To predict images with run_ssd_example.py, I made one change, since it gave the error RuntimeError: Expected all tensors to be on the same device, but found at least two devices, cuda:0 and cpu! That’s why I changed the line:

predictor = create_mobilenetv2_ssd_lite_predictor(net, candidate_size=200)

to:

import torch
predictor = create_mobilenetv2_ssd_lite_predictor(net, candidate_size=200,device=torch.device('cuda:0'))

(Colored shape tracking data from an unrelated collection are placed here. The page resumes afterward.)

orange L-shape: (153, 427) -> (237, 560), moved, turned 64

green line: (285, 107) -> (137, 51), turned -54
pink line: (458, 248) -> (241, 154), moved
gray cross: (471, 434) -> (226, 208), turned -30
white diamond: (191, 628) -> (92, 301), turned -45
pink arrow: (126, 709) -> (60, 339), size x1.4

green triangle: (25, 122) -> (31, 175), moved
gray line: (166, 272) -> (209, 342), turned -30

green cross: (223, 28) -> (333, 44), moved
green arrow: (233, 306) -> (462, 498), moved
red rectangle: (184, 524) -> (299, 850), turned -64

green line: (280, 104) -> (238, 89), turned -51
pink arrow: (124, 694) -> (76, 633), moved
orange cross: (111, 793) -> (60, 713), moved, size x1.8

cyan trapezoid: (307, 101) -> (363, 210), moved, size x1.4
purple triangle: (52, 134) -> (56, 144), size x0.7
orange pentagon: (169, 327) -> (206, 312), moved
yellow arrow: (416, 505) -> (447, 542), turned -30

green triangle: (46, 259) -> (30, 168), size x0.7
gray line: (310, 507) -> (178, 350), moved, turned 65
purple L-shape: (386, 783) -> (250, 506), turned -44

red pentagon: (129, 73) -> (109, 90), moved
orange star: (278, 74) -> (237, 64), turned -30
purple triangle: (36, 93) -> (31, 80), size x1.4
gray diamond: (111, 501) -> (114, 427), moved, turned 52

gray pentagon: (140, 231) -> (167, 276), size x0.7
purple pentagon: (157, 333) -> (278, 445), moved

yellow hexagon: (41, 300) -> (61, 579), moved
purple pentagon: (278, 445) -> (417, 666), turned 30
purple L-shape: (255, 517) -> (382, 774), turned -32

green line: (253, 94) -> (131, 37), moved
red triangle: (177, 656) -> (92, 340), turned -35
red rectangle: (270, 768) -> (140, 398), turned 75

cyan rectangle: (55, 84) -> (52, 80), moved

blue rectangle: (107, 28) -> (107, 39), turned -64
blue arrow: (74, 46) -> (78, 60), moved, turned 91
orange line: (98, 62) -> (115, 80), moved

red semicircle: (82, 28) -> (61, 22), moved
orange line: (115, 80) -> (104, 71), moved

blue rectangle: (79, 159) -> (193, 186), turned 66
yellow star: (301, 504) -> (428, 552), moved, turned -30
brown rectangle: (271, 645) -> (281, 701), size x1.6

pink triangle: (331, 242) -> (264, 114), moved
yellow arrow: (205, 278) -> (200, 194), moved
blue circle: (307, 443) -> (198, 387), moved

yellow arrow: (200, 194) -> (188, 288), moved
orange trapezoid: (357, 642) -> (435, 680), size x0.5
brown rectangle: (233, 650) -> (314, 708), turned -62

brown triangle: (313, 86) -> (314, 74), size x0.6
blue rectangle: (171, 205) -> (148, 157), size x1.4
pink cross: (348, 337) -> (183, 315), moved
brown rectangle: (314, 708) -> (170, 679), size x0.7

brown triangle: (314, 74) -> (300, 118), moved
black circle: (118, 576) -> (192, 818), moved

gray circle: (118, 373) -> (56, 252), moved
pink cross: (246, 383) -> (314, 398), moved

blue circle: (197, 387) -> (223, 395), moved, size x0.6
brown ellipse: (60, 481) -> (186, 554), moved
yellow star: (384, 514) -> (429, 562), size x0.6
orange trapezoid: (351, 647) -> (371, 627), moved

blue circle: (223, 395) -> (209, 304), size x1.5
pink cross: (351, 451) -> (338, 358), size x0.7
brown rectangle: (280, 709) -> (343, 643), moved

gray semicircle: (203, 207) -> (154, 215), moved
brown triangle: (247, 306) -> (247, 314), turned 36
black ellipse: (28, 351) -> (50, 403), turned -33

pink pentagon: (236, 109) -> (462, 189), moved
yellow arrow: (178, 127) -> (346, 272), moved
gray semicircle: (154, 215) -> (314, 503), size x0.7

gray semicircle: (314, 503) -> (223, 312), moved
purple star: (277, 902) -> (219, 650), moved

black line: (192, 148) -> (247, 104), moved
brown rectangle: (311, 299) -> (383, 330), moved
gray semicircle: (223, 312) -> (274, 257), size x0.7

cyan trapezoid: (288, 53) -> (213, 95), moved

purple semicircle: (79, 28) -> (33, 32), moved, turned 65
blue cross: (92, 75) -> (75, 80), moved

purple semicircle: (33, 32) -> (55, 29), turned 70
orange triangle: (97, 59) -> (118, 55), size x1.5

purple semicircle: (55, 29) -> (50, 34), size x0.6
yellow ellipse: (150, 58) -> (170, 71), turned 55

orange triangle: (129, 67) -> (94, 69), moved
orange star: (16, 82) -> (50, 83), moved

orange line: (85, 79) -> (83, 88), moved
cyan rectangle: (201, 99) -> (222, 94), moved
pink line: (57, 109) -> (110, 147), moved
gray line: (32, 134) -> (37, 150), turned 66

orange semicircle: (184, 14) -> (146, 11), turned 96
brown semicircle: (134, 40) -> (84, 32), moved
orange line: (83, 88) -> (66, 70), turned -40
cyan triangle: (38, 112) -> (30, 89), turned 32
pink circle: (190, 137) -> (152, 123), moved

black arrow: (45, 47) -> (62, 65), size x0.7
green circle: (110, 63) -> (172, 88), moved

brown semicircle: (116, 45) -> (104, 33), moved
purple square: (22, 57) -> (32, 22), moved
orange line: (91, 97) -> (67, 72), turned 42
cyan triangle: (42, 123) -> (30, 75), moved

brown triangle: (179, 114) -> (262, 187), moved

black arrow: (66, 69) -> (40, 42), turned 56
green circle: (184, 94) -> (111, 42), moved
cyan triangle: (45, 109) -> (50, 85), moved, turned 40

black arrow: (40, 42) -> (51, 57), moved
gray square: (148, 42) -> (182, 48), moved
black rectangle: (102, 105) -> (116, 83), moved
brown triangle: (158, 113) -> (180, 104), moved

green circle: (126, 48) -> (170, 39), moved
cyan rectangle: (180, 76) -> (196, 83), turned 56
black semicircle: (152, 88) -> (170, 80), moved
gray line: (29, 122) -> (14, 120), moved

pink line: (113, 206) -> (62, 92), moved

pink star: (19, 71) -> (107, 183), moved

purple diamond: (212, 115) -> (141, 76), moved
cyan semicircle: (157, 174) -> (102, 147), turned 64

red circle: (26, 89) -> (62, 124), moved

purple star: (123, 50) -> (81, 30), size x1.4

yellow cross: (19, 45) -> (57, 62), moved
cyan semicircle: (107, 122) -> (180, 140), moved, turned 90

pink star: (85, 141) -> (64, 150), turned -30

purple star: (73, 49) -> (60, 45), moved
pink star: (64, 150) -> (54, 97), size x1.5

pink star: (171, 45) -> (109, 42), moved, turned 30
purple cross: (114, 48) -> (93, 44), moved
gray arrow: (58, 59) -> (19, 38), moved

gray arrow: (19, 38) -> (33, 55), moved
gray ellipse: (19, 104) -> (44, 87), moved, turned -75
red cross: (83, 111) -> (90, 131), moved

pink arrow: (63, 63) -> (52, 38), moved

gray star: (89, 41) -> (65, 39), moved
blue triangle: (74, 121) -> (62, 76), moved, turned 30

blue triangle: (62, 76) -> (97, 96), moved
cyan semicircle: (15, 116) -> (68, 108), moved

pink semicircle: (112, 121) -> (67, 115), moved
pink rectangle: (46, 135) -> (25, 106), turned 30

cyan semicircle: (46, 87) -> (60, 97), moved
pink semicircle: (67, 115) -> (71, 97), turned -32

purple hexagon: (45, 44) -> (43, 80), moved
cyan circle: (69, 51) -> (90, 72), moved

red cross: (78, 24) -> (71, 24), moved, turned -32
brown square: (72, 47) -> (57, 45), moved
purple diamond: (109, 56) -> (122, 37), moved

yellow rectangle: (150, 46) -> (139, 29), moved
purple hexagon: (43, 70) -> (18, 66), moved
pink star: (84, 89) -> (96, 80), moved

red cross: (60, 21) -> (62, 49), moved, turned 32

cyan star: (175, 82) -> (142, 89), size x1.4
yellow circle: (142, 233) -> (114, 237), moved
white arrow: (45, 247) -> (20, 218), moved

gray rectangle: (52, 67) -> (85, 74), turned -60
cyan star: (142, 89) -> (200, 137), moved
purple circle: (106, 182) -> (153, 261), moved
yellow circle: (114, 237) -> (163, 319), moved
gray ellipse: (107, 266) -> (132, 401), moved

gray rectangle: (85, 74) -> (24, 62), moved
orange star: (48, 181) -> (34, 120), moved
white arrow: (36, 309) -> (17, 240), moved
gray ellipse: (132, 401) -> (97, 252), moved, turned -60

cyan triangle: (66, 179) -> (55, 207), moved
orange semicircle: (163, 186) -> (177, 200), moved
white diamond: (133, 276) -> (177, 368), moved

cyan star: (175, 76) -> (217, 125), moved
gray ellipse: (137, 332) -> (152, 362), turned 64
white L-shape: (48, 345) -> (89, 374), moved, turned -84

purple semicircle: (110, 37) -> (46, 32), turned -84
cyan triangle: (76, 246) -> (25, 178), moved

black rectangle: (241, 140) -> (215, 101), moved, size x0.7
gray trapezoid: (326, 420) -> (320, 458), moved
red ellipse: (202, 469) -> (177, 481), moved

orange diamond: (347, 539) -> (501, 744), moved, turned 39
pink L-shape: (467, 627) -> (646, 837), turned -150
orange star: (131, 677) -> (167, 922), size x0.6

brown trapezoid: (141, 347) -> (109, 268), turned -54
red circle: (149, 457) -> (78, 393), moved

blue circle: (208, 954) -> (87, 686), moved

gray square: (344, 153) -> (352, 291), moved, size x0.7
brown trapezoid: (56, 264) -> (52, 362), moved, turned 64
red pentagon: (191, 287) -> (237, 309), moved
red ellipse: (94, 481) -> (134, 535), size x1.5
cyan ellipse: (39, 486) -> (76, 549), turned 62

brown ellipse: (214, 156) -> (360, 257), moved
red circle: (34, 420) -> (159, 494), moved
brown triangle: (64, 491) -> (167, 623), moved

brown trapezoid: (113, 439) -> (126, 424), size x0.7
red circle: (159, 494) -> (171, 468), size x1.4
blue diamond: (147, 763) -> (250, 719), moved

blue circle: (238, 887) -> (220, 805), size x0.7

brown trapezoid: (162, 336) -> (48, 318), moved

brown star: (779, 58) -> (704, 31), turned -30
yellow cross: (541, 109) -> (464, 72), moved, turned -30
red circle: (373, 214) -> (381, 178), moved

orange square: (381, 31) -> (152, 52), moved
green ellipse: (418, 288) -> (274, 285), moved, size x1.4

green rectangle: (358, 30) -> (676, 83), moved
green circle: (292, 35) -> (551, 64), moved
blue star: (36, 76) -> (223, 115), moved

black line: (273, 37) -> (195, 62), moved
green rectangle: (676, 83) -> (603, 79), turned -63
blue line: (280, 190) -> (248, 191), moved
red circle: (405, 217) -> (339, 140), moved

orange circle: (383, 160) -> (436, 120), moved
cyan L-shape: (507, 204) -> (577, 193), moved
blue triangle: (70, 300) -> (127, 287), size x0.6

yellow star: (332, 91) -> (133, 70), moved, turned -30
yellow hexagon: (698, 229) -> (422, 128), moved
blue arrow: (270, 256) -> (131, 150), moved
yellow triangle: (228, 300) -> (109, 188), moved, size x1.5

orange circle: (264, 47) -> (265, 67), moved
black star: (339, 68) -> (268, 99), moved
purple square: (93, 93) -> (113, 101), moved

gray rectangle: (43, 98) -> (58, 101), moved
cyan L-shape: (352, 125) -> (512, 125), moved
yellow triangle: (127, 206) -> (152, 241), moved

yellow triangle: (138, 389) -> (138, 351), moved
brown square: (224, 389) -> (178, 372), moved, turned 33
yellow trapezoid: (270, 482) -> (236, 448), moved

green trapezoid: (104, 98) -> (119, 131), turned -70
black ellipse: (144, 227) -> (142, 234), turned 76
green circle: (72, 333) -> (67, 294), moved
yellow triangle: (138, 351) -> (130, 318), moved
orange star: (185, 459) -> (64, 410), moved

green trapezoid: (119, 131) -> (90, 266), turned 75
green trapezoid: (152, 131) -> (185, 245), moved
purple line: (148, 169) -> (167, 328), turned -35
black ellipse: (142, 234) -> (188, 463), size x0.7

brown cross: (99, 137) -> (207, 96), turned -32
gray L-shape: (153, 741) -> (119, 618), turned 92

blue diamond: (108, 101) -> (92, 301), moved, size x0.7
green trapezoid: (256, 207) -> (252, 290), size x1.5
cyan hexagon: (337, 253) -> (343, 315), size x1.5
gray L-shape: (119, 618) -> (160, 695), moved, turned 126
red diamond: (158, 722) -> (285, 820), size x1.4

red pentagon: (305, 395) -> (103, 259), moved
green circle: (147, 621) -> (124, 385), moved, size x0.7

Then using run_ssd_example.py, I predicted objects in the same image. The prediction looks really bad to me…


To me it looks like the training did some things right, but you can see that it is really not good enough.

Please note that this image processing is done with pytorch, and not with TensorRT. When I use detectnet with TensorRT, I get similar results thought.

Now that I flooded you with information, I have some questions for you:

  • Any ideas for changing the batch-size and learning-rate (and maybe more options) to make the training work better?
  • As you can see, the precision and predictions are really bad, any idea why? I thought maybe the dataset is too hard for the SSD Mobilenet V2 lite. If so, how can I improve on this, while keeping a real-time model?

Let me know if you could use any more information!

This is an example from the training data, with annotations:

Hi,

Sorry for the late update.

You may need some high resolution detector.
In SSD MobileNet, the input image is rescaled into 300x300.
It will be hard for a detector to distinguish a small bounding box.

Thanks.

Dear AastaLLL,

I have tried to train a model with 512x512 now.
It works already a lot better than the other model, but it is still not perfect.
I guess it is not possible with SSD MobileNet to make it better than that (I do not want to add difficult components myself, only code from jetson-inference pytorch-ssd).
I will regard this question as solved!

Thanks for helping!

This topic was automatically closed 14 days after the last reply. New replies are no longer allowed.